Provided material
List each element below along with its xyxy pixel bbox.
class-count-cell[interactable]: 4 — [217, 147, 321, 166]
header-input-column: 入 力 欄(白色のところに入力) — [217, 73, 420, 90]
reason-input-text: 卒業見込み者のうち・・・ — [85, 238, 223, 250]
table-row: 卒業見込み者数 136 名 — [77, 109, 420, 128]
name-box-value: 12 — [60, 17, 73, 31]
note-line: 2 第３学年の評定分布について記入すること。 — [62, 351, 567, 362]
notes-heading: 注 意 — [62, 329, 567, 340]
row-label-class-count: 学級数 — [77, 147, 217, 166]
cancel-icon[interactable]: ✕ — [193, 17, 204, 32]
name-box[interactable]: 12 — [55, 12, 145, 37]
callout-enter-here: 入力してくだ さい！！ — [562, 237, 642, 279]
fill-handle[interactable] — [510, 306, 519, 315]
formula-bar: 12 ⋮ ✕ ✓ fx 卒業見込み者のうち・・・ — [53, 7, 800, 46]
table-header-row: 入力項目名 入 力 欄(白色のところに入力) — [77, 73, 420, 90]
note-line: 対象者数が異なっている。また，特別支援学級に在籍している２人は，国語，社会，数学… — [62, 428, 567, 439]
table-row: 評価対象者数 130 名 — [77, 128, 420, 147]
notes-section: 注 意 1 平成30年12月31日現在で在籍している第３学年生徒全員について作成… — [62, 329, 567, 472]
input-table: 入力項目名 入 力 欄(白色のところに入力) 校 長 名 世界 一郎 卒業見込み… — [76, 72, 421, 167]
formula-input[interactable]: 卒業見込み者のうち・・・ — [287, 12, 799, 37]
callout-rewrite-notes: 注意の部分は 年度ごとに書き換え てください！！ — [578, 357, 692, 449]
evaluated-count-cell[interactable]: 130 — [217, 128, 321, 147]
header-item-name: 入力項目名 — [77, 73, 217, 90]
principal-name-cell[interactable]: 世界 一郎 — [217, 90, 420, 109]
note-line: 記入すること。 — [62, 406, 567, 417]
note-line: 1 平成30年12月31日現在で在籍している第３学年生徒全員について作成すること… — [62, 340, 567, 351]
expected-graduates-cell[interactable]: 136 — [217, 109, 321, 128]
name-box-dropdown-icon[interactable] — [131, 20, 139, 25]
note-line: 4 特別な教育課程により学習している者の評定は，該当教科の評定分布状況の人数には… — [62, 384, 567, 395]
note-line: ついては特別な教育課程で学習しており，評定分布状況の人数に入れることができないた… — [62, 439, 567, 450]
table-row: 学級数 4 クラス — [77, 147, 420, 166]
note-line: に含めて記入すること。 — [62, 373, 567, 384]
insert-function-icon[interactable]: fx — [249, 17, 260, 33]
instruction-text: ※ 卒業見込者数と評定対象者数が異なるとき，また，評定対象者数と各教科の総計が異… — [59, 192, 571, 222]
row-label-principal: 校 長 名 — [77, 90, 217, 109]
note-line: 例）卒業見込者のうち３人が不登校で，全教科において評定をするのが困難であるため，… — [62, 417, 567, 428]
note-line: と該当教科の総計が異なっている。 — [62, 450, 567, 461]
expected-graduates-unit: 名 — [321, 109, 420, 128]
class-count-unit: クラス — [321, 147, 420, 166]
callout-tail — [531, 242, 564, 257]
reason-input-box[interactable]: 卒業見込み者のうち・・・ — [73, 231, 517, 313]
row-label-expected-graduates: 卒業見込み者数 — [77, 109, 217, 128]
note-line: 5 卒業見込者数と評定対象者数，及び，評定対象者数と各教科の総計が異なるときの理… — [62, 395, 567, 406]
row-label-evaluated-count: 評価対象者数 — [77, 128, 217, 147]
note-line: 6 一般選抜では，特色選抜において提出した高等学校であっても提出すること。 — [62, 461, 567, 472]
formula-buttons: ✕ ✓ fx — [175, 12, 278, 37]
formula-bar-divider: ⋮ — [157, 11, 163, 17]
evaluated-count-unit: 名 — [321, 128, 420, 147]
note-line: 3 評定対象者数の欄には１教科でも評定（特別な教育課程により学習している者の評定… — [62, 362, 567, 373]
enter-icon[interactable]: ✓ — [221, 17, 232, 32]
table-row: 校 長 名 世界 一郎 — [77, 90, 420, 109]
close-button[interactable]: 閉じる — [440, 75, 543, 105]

What the task asks
Among the lines of the material, count those that contain the string "input" and state only that count.

Solution for this task
5